Is Turkey’s Military Overstretched?
If Turkey intervenes in Nagorno-Karabakh, it would only be the latest entry in Ankara’s growing list of military adventures.
Most powers, that is, except Turkey. Nearly immediately after clashes began in late September, Ankara came to the aid of its allies in Azerbaijan, supplying arms, propaganda, and allegedly fighters transferred from Syria. Rather than working toward a modicum of stability, Ankara seems intent on backing Baku—enraging its NATO allies.
Turkey’s pursuit of greater influence in the Caucasus, particularly in a region contested by ethnic Armenians and ethnic Turks, is unsurprising. If Turkish President Recep Tayyip Erdogan does indeed decide to deploy his military in Nagorno-Karabakh—which is internationally recognized as sovereign Azerbaijani territory despite being home to a majority Armenian population and being occupied and regarded as an independent state by Armenia since a war in the 1990s—it would only be the latest in a string of Turkish strategic entanglements stretching from the Mediterranean to Central Asia.
Here’s an overview of everywhere Turkey’s military is active right now.
In the Libyan civil war, which began in 2014, Turkey supports the United Nations-backed Government of National Accord (GNA), which is based in Tripoli but maintains nominal control over the country. The GNA is facing off against the Libyan National Army, which is led by Gen. Khalifa Haftar and based in Benghazi. Haftar’s forces are backed by Russia, France, Egypt, and the United Arab Emirates.
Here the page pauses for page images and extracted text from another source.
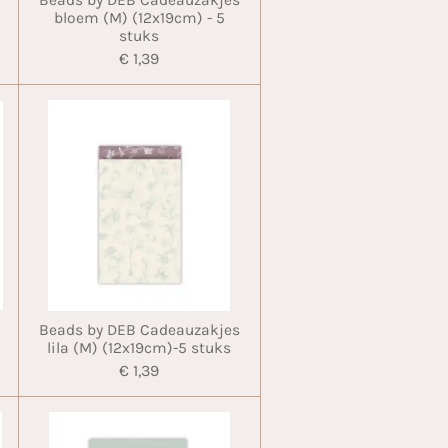
bloem (M) (12x19cm) - 5
stuks
€ 1,39
Beads by DEB Cadeauzakjes
lila (M) (12x19cm)-5 stuks
€ 1,39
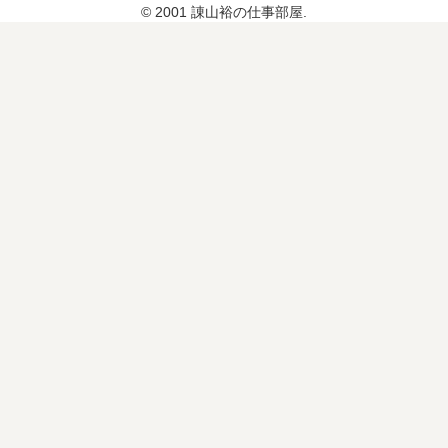
© 2001 諌山裕の仕事部屋.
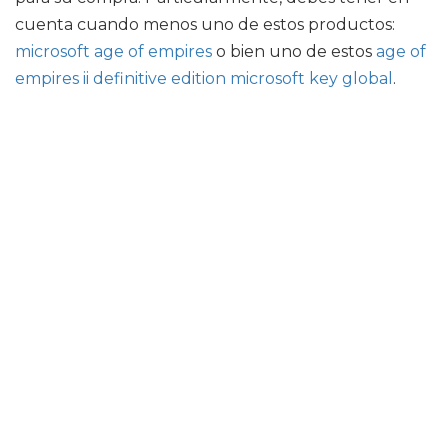
cuenta cuando menos uno de estos productos:
microsoft age of empires
o bien uno de estos
age of
empires ii definitive edition microsoft key global
.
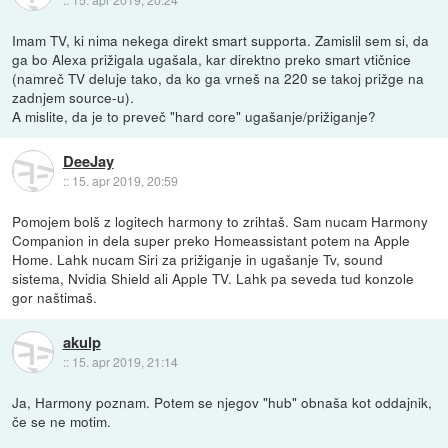
Imam TV, ki nima nekega direkt smart supporta. Zamislil sem si, da
ga bo Alexa prižigala ugašala, kar direktno preko smart vtičnice
(namreč TV deluje tako, da ko ga vrneš na 220 se takoj prižge na
zadnjem source-u).
A mislite, da je to preveč "hard core" ugašanje/prižiganje?
DeeJay
::
15. apr 2019, 20:59
Pomojem bolš z logitech harmony to zrihtaš. Sam nucam Harmony
Companion in dela super preko Homeassistant potem na Apple
Home. Lahk nucam Siri za prižiganje in ugašanje Tv, sound
sistema, Nvidia Shield ali Apple TV. Lahk pa seveda tud konzole
gor naštimaš.
akulp
::
15. apr 2019, 21:14
Ja, Harmony poznam. Potem se njegov "hub" obnaša kot oddajnik,
če se ne motim.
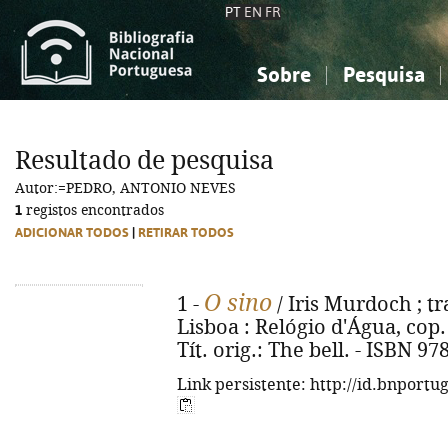
PT
EN
FR
Sobre
Pesquisa
Sobre a Bibliografia Nacional
Simples
Conhecimento, Informação...
Conhecimento, Informação...
Combinada
A
Resultado de pesquisa
Ciências sociais...
Ciências sociais...
Autor:=PEDRO, ANTONIO NEVES
Arte, desporto...
Arte, desporto...
1
registos encontrados
ADICIONAR TODOS
|
RETIRAR TODOS
O sino
1 -
/ Iris Murdoch ; tr
Lisboa : Relógio d'Água, cop. 2
Tít. orig.: The bell. - ISBN 9
Link persistente: http://id.bnportu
Turkey’s involvement in Libya is inextricably linked to its role in the Syrian civil war, as well as its skirmishes with other Mediterranean states such as Greece and Cyprus over the sea’s rich natural gas and petroleum reserves. In addition to supplying the GNA with arms and drone technology, Ankara has sent thousands of Syrian militants to Tripoli fight on its behalf.
Though Turkey ostensibly became involved in the Syrian civil war in 2011 to oppose Syrian President Bashar al-Assad’s forces and in 2015 to fight the Islamic State, its role in the conflict has in many ways become an extension of its domestic war against Kurdish militants.
The Kurds in northern Syria, many of whom are a part of the People’s Protection Units (YPG) have been critical in warding off Islamic State forces. Turkey, however, is intent on countering Kurdish militants within and beyond its borders. Ankara regards the YPG as an extension of the Turkey-based Kurdistan Workers’ Party (PKK), which Turkey considers a terrorist organization.
Since 1984, the Turkish military has been intent on quashing a PKK insurgency in its southeast, where Kurds have long demanded more cultural and political autonomy for Turkey’s 15 million-strong Kurdish minority population. A tenuous two-year cease-fire between the Turkish government and the PKK collapsed in 2015, and it is estimated that at least 3,589 Kurds and 1,261 Turkish forces have been killed in the conflict since.
Now, Turkey has effectively occupied swaths of Northern Syria and continues to wage offensives against the region’s Kurds while seeking to create a so-called safe zone to stop additional waves of refugees from entering Turkey.
3. Northern Cyprus
Turkey intervened in Northern Cyprus in 1974 and established a de facto state: the Turkish Republic of Northern Cyprus. It is not recognized by the international community, which considers the Republic of Cyprus to be the island’s sole sovereign entity (apart from two military bases belonging to the U.K.). Nicosia, the Cypriot capital, remains divided.
Former U.N. Secretary-General Kofi Annan attempted to resolve the dispute between Turkey and the Republic of Cyprus in a series of peace talks in the early 2000s, but these did not ultimately lead to any meaningful outcome.
4. Eastern Mediterranean
In recent months, the Turkish navy has been active in waters recognized by the international community as belonging to Greece, a move compelled by Turkey’s thirst for natural gas. The moves have angered NATO members, which fear an escalation of tensions between the two historical foes.
Turkey’s moves in the Eastern Mediterranean are driven by the so-called Blue Homeland policy, which disputes several international agreements and claims many Greek islands and waters as Turkey’s own.
The standoff has taken on heightened importance due to the European Union’s attempts to incentivize Turkey to stop unauthorized migrants from crossing the sea from Turkey by boat.
5. Qatar and Iraq
Turkey in 2019 announced the completion of a military base in Qatar, a milestone for a country that otherwise enjoys few allies in the Gulf. (Qatar is the lone Gulf member of the Turkish-backed coalition supporting the GNA in Libya.) Turkey’s base in Qatar joins existing bases in Bashiqa, Iraq—located in Iraqi Kurdistan—and Mogadishu.